By David Berman
Investors let Barrick Gold Corp. (NYSE:ABX) know what they thought of the gold producer’s decision this week to expand into copper production through its takeover offer for Equinox Minerals Ltd. (OTC:EQNMF): Their collective boos sent the shares down more than 9 per cent, even as gold prices hit successive record highs.
But the fact that Barrick’s share price has lagged gold is neither new nor confined to Barrick. Indeed, large-capitalization gold producers have been struggling next to gold for some time, at least in relative terms.
The numbers are compelling when you compare gold with the performance of the NYSE Arca Gold Bugs index, a 16-member index that consists of international biggies such as Barrick, Goldcorp Inc. (NYSE:GG), Newmont Mining Corp. (NYSE:NEM) and AngloGold Ashanti Ltd. (NYSE:AU). Over the past five years, the index has risen a total of 60 per cent, after factoring in dividends. But gold’s return is more than double that, at 135 per cent.
Gold has triumphed over these large-cap producers over the past three years and 12 months, too. And for all the hoopla surrounding gold’s rise above $1,500 (U.S.) an ounce in 2011, gold stocks have done little more than tread water this year.
For equity investors, this is a disappointing trend.
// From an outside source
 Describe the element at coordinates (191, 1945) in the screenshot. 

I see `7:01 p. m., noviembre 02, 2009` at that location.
Producers are supposed to be a leveraged bet on the commodities they produce. That’s because many of their costs are fixed, so rising commodity prices translate into pure gravy.
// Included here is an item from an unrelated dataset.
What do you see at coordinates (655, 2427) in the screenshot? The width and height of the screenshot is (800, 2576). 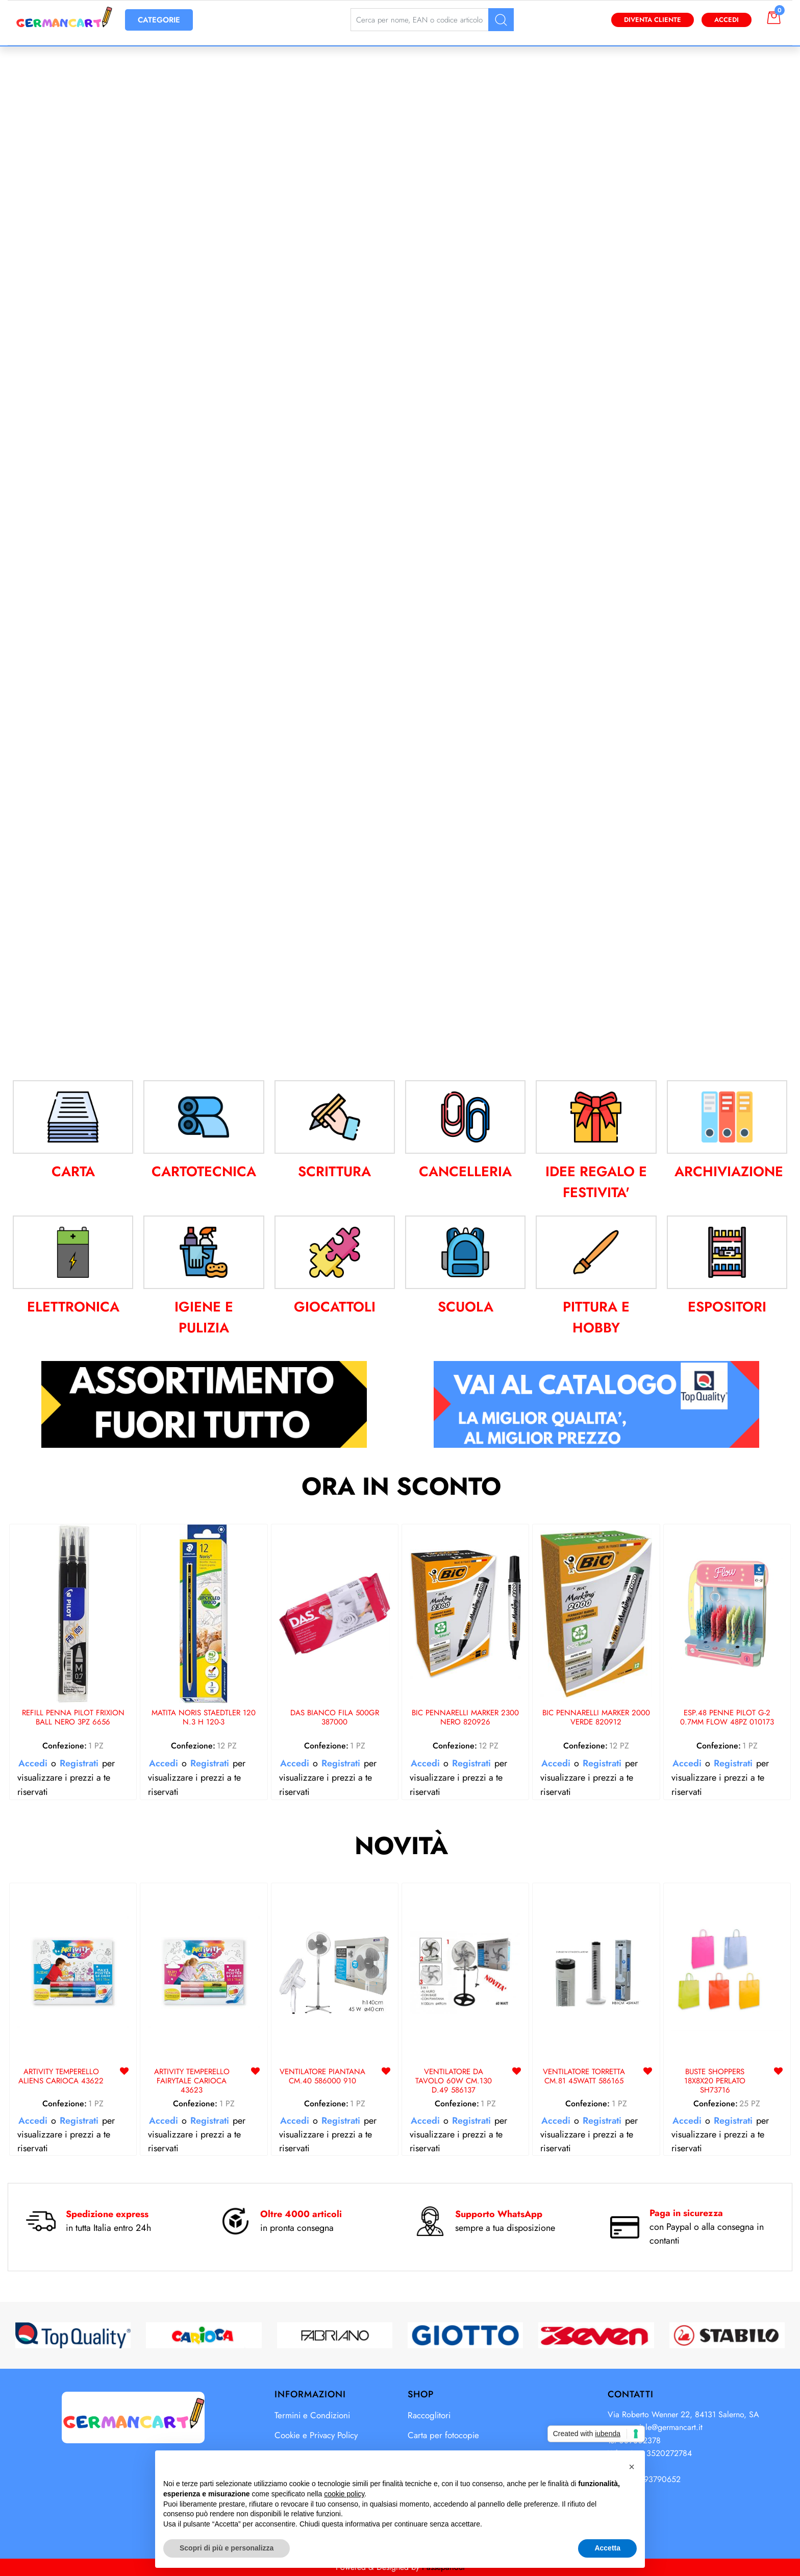 I see `commerciale@germancart.it` at bounding box center [655, 2427].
Before the financial crisis, gold producers were the only way to score significant gains with a gold investment. Between 2001 and 2006, the Gold Bugs index outperformed gold-the-commodity by a factor of four.
What has changed? Large-cap gold producers have been getting themselves into trouble with hedging strategies, currency fluctuations, labor and environmental conflicts and management mess-ups. Given their size, they are also unlikely takeover candidates.
Perhaps more important, though, physical gold has been hogging the limelight. For investors who believe that the U.S. dollar will continue to sink, inflation will soar and the global economy will go down the tubes, gold producers are an unnecessary middleman to gold itself. The rise of gold exchange-traded funds has given these investors an easy way to make this bet.
But if you’ve missed out on gold’s extraordinary runup, large-cap gold producers are likely the best way to play gold right now. They are out of favor, which gives them a safety cushion should gold prices retreat. And if gold continues to rise, these producers will have a lot of catching up to do as their profits explode.